(Stored data entries)
______
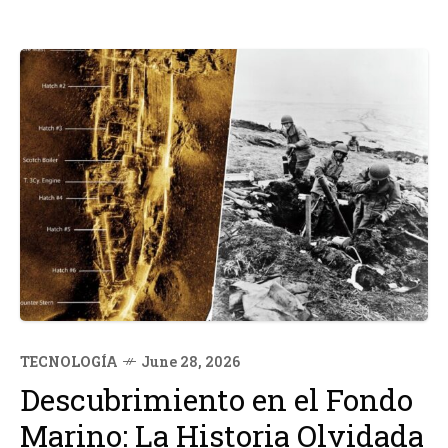
TECNOLOGÍA
June 28, 2026
Descubrimiento en el Fondo
Marino: La Historia Olvidada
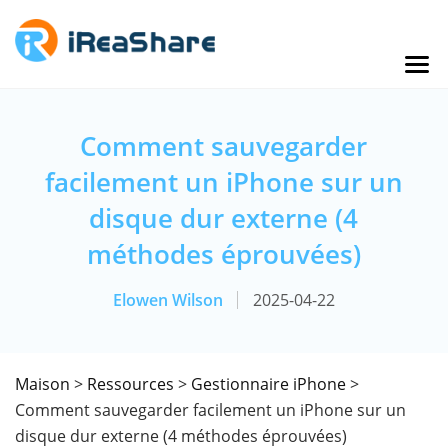
Comment sauvegarder
facilement un iPhone sur un
disque dur externe (4
méthodes éprouvées)
Elowen Wilson
2025-04-22
Maison
>
Ressources
>
Gestionnaire iPhone
>
Comment sauvegarder facilement un iPhone sur un
disque dur externe (4 méthodes éprouvées)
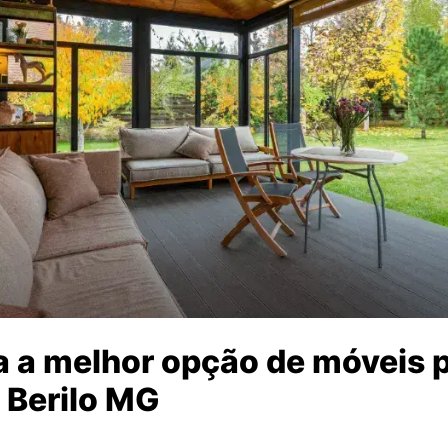
 a melhor opção de móveis p
 Berilo MG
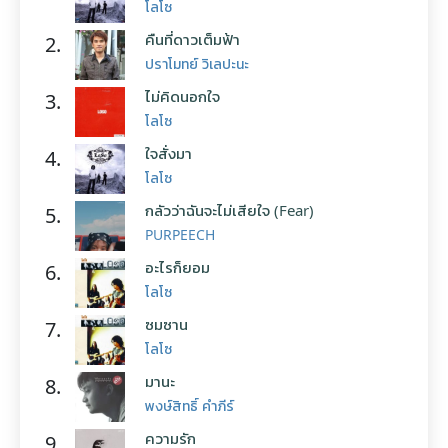
โลโซ
คืนที่ดาวเต็มฟ้า
2.
ปราโมทย์ วิเลปะนะ
ไม่คิดนอกใจ
3.
โลโซ
ใจสั่งมา
4.
โลโซ
กลัวว่าฉันจะไม่เสียใจ (Fear)
5.
PURPEECH
อะไรก็ยอม
6.
โลโซ
ซมซาน
7.
โลโซ
มานะ
8.
พงษ์สิทธิ์ คำภีร์
ความรัก
9.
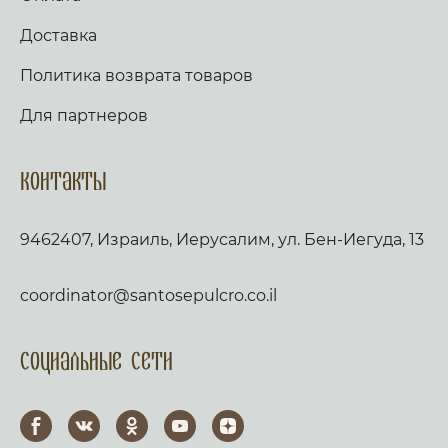
Доставка
Политика возврата товаров
Для партнеров
Контакты
9462407, Израиль, Иерусалим, ул. Бен-Иегуда, 13
coordinator@santosepulcro.co.il
Социальные сети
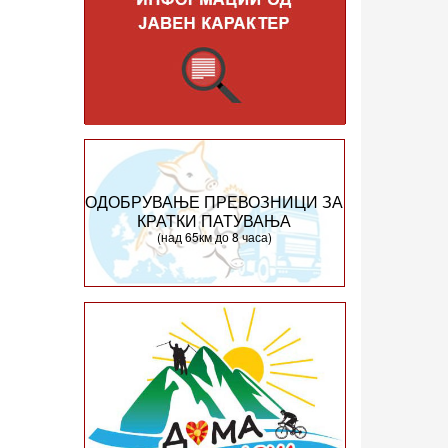
ОДОБРУВАЊЕ ПРЕВОЗНИЦИ ЗА
КРАТКИ ПАТУВАЊА
(над 65км до 8 часа)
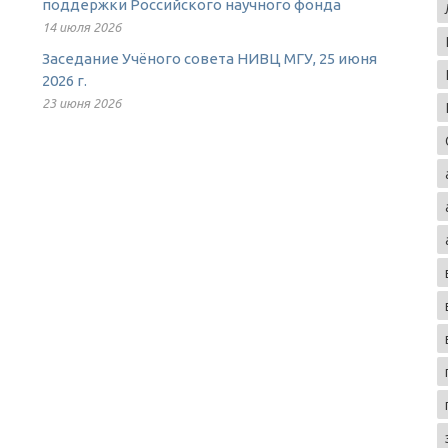
поддержки Российского научного фонда
14 июля 2026
Заседание Учёного совета НИВЦ МГУ, 25 июня
2026 г.
23 июня 2026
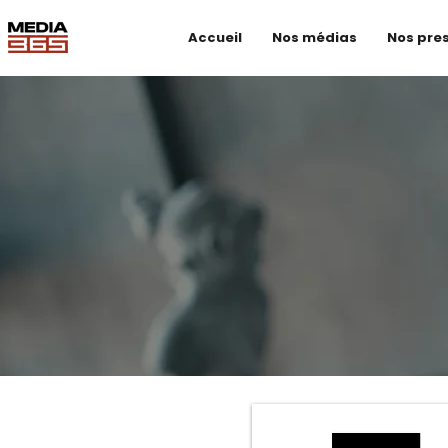
Accueil
Nos médias
Nos pre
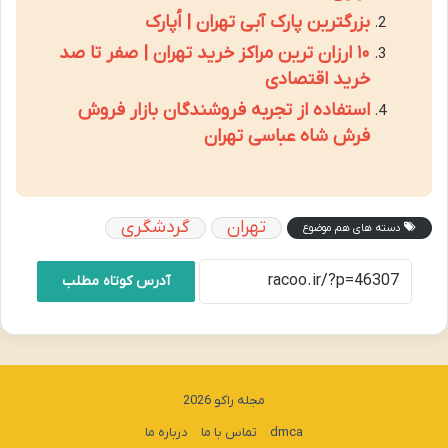
بزرگترین پارک آبی تهران | اُپارک
۱۰ ارزان ترین مراکز خرید تهران | صفر تا صد
خرید اقتصادی
استفاده از تجربه فروشندگان بازار فروش
فرش شاه عباسی تهران
تهران
گردشگری
دسته های هم موضوع
آدرس کوتاه مطلب
مجله راکو 2026
dmca
تماس با ما
درباره ما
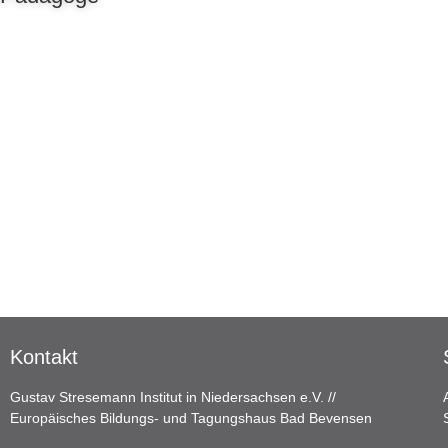
Kontakt
Gustav Stresemann Institut in Niedersachsen e.V. //
Europäisches Bildungs- und Tagungshaus Bad Bevensen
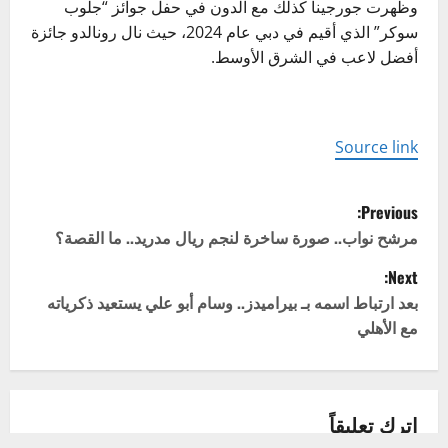
وظهرت جورجينا كذلك مع الدون في حفل جوائز “جلوب
سوكر” الذي أقيم في دبي عام 2024، حيث نال رونالدو جائزة
أفضل لاعب في الشرق الأوسط.
Source link
P
Previous:
o
مرشح نواب.. صورة ساخرة لنجم ريال مدريد.. ما القصة؟
Next:
s
بعد ارتباط اسمه بـ بيراميدز.. وسام أبو علي يستعيد ذكرياته
t
مع الأهلي
n
a
اترك تعليقاً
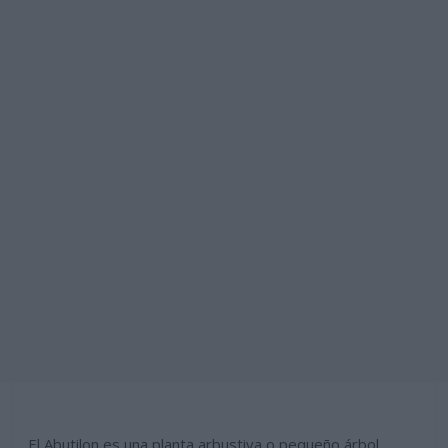
El Abutilon es una planta arbustiva o pequeño árbol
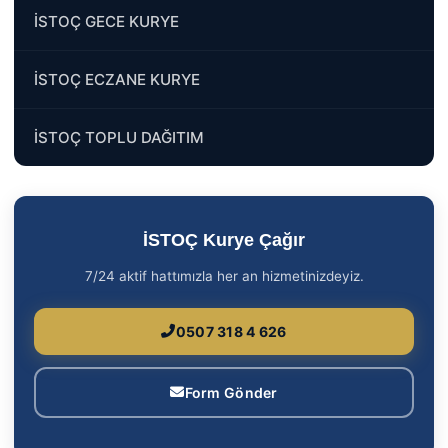
İSTOÇ GECE KURYE
İSTOÇ ECZANE KURYE
İSTOÇ TOPLU DAĞITIM
İSTOÇ Kurye Çağır
7/24 aktif hattımızla her an hizmetinizdeyiz.
0507 318 4 626
Form Gönder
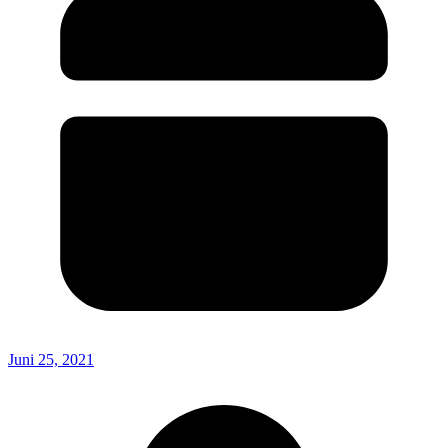
Juni 25, 2021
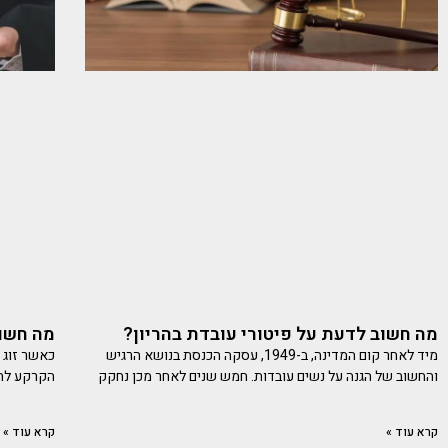
מה חשוב לדעת על פיטורי עובדת בהריון?
מה חשוב
מיד לאחר קום המדינה, ב-1949, עסקה הכנסת בנושא הרגיש
כאשר זוג 
והחשוב של הגנה על נשים עובדות. חמש שנים לאחר מכן נחקק
הקרקע לחלו
קרא עוד »
קרא עוד »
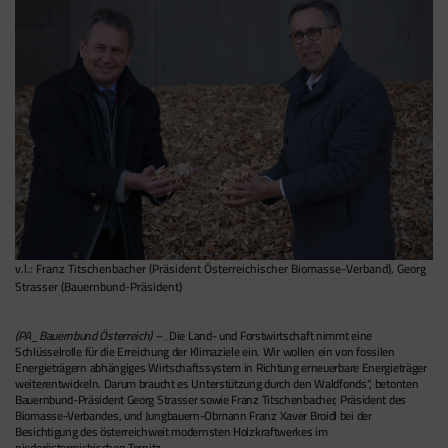
v.l.: Franz Titschenbacher (Präsident Österreichischer Biomasse-Verband), Georg
Strasser (Bauernbund-Präsident)
(PA_Bauernbund Österreich) – „
Die Land- und Forstwirtschaft nimmt eine
Schlüsselrolle für die Erreichung der Klimaziele ein. Wir wollen ein von fossilen
Energieträgern abhängiges Wirtschaftssystem in Richtung erneuerbare Energieträger
weiterentwickeln. Darum braucht es Unterstützung durch den Waldfonds“, betonten
Bauernbund-Präsident Georg Strasser sowie Franz Titschenbacher, Präsident des
Biomasse-Verbandes, und Jungbauern-Obmann Franz Xaver Broidl bei der
Besichtigung des österreichweit modernsten Holzkraftwerkes im
niederösterreichischen Ternitz.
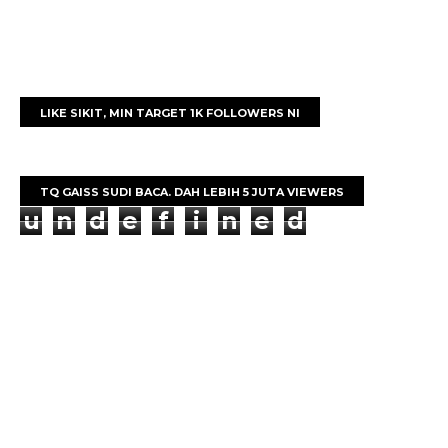
LIKE SIKIT, MIN TARGET 1K FOLLOWERS NI
TQ GAISS SUDI BACA. DAH LEBIH 5 JUTA VIEWERS
u
n
d
e
f
i
n
e
d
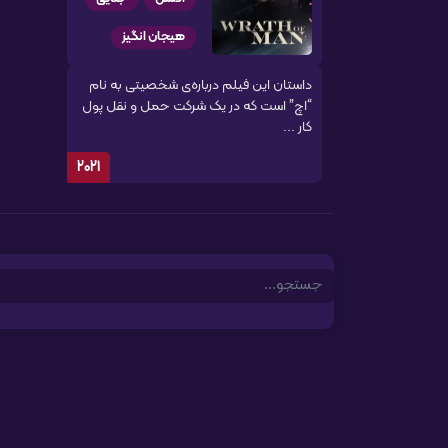
هیجان انگیز
داستان این فیلم درباره‌ی شخصیتی به نام
“اچ” است که در یک شرکت حمل و نقل پول
کار ...
2021
Search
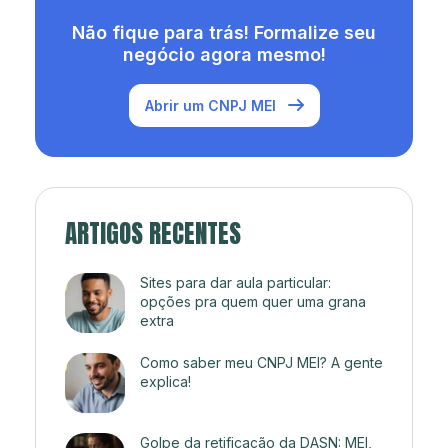
Não fique para trás! Formalize seu
negócio agora mesmo!
Abrir um CNPJ MEI
ARTIGOS RECENTES
Sites para dar aula particular:
opções pra quem quer uma grana
extra
Como saber meu CNPJ MEI? A gente
explica!
Golpe da retificação da DASN: MEI,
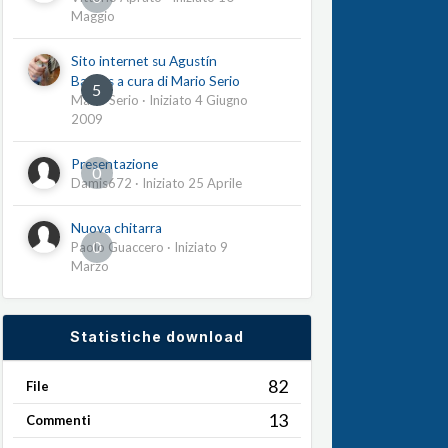
Maggio
Sito internet su Agustín
Barrios a cura di Mario Serio
5
Mario Serio
· Iniziato
4 Giugno
2009
Presentazione
0
Damis672
· Iniziato
25 Aprile
Nuova chitarra
0
Paolo Guaccero
· Iniziato
9
Marzo
Statistiche download
82
File
13
Commenti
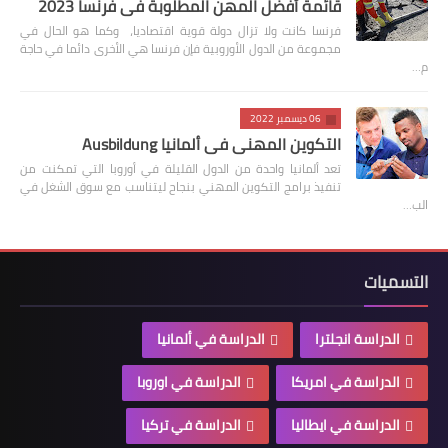
قائمة أفضل المهن المطلوبة في فرنسا 2023
فرنسا كانت ولا تزال دولة قوية اقتصاديا، وكما هو الحال في
مجموعة من الدول الأوروبية فإن فرنسا هي الأخرى دائما في حاجة
م…
06 ديسمبر 2022
التكوين المهني في ألمانيا Ausbildung
تعد ألمانيا واحدة من الدول القليلة في أوروبا التي تمكنت من
تنفيذ برامج التكوين المهني بنجاح ليتناسب مع سوق الشغل في
الب…
التسميات
الدراسة انجلترا
الدراسة في ألمانيا
الدراسة في امريكا
الدراسة في اوروبا
الدراسة في ايطاليا
الدراسة في تركيا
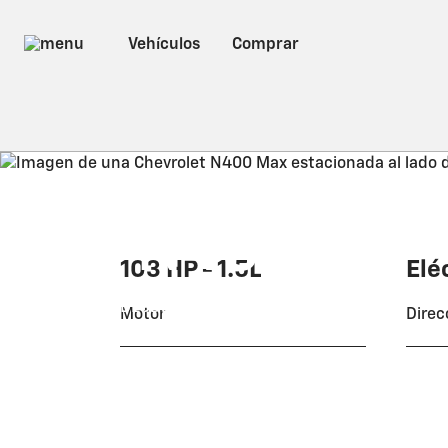
Chevrolet
N400
103 HP - 1.5L
Elé
DESDE: USD 18.990
*
Motor
Direc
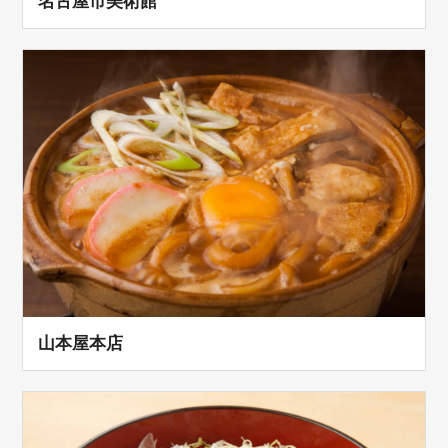
名古屋市美術館
山本屋本店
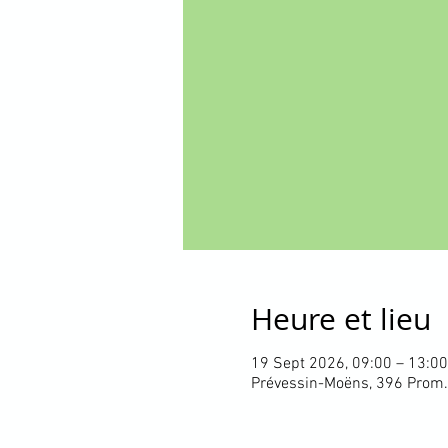
Heure et lieu
19 Sept 2026, 09:00 – 13:00
Prévessin-Moëns, 396 Prom.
______
PROBLEM DETAILS =
What you give back should match the entries above exactly, except that pictures are dropped.

PROBLEM SOLUTION =
TECNOLOGÍA
June 28, 2026
Descubrimiento en el Fondo
Marino: La Historia Olvidada
Comment sauvegarder
facilement un iPhone sur un
disque dur externe (4
méthodes éprouvées)
Elowen Wilson
2025-04-22
Maison
>
Ressources
>
Gestionnaire iPhone
>
Comment sauvegarder facilement un iPhone sur un
disque dur externe (4 méthodes éprouvées)
 a melhor opção de móveis p
 Berilo MG
โลโซ
คืนที่ดาวเต็มฟ้า
2.
ปราโมทย์ วิเลปะนะ
ไม่คิดนอกใจ
3.
โลโซ
ใจสั่งมา
4.
โลโซ
กลัวว่าฉันจะไม่เสียใจ (Fear)
5.
PURPEECH
อะไรก็ยอม
6.
โลโซ
ซมซาน
7.
โลโซ
มานะ
8.
พงษ์สิทธิ์ คำภีร์
ความรัก
9.
Доставка
Политика возврата товаров
Для партнеров
Контакты
9462407, Израиль, Иерусалим, ул. Бен-Иегуда, 13
coordinator@santosepulcro.co.il
Социальные сети
ОДОБРУВАЊЕ ПРЕВОЗНИЦИ ЗА
КРАТКИ ПАТУВАЊА
(над 65км до 8 часа)
поддержки Российского научного фонда
14 июля 2026
Заседание Учёного совета НИВЦ МГУ, 25 июня
2026 г.
23 июня 2026
Accueil
Nos médias
Nos pre
بزرگترین پارک آبی تهران | اُپارک
۱۰ ارزان ترین مراکز خرید تهران | صفر تا صد
خرید اقتصادی
استفاده از تجربه فروشندگان بازار فروش
فرش شاه عباسی تهران
تهران
گردشگری
دسته های هم موضوع
آدرس کوتاه مطلب
مجله راکو 2026
dmca
تماس با ما
درباره ما
Kontakt
Gustav Stresemann Institut in Niedersachsen e.V. //
Europäisches Bildungs- und Tagungshaus Bad Bevensen
وظهرت جورجينا كذلك مع الدون في حفل جوائز “جلوب
سوكر” الذي أقيم في دبي عام 2024، حيث نال رونالدو جائزة
أفضل لاعب في الشرق الأوسط.
Source link
P
Previous:
o
مرشح نواب.. صورة ساخرة لنجم ريال مدريد.. ما القصة؟
Next:
s
بعد ارتباط اسمه بـ بيراميدز.. وسام أبو علي يستعيد ذكرياته
t
مع الأهلي
n
a
اترك تعليقاً
El Abutilon es una planta arbustiva o pequeño árbol
İSTOÇ GECE KURYE
İSTOÇ ECZANE KURYE
İSTOÇ TOPLU DAĞITIM
İSTOÇ Kurye Çağır
7/24 aktif hattımızla her an hizmetinizdeyiz.
0507 318 4 626
Form Gönder
Juni 25, 2021
מה חשוב לדעת על פיטורי עובדת בהריון?
מה חשוב
מיד לאחר קום המדינה, ב-1949, עסקה הכנסת בנושא הרגיש
כאשר זוג 
והחשוב של הגנה על נשים עובדות. חמש שנים לאחר מכן נחקק
הקרקע לחלו
קרא עוד »
קרא עוד »
v.l.: Franz Titschenbacher (Präsident Österreichischer Biomasse-Verband), Georg
Strasser (Bauernbund-Präsident)
(PA_Bauernbund Österreich) – „
Die Land- und Forstwirtschaft nimmt eine
Schlüsselrolle für die Erreichung der Klimaziele ein. Wir wollen ein von fossilen
Energieträgern abhängiges Wirtschaftssystem in Richtung erneuerbare Energieträger
weiterentwickeln. Darum braucht es Unterstützung durch den Waldfonds“, betonten
Bauernbund-Präsident Georg Strasser sowie Franz Titschenbacher, Präsident des
Biomasse-Verbandes, und Jungbauern-Obmann Franz Xaver Broidl bei der
Besichtigung des österreichweit modernsten Holzkraftwerkes im
niederösterreichischen Ternitz.
LIKE SIKIT, MIN TARGET 1K FOLLOWERS NI
TQ GAISS SUDI BACA. DAH LEBIH 5 JUTA VIEWERS
u
n
d
e
f
i
n
e
d
هیجان انگیز
داستان این فیلم درباره‌ی شخصیتی به نام
“اچ” است که در یک شرکت حمل و نقل پول
کار ...
2021
Search
Não fique para trás! Formalize seu
negócio agora mesmo!
Abrir um CNPJ MEI
ARTIGOS RECENTES
Sites para dar aula particular:
opções pra quem quer uma grana
extra
Como saber meu CNPJ MEI? A gente
explica!
Golpe da retificação da DASN: MEI,
Maggio
Sito internet su Agustín
Barrios a cura di Mario Serio
5
Mario Serio
· Iniziato
4 Giugno
2009
Presentazione
0
Damis672
· Iniziato
25 Aprile
Nuova chitarra
0
Paolo Guaccero
· Iniziato
9
Marzo
Statistiche download
82
File
13
Commenti
قائمة أفضل المهن المطلوبة في فرنسا 2023
فرنسا كانت ولا تزال دولة قوية اقتصاديا، وكما هو الحال في
مجموعة من الدول الأوروبية فإن فرنسا هي الأخرى دائما في حاجة
م…
06 ديسمبر 2022
التكوين المهني في ألمانيا Ausbildung
تعد ألمانيا واحدة من الدول القليلة في أوروبا التي تمكنت من
تنفيذ برامج التكوين المهني بنجاح ليتناسب مع سوق الشغل في
الب…
التسميات
الدراسة انجلترا
الدراسة في ألمانيا
الدراسة في امريكا
الدراسة في اوروبا
الدراسة في ايطاليا
الدراسة في تركيا
Chevrolet
N400
103 HP - 1.5L
Elé
DESDE: USD 18.990
*
Motor
Direc
名古屋市美術館
山本屋本店
Heure et lieu
19 Sept 2026, 09:00 – 13:00
Prévessin-Moëns, 396 Prom.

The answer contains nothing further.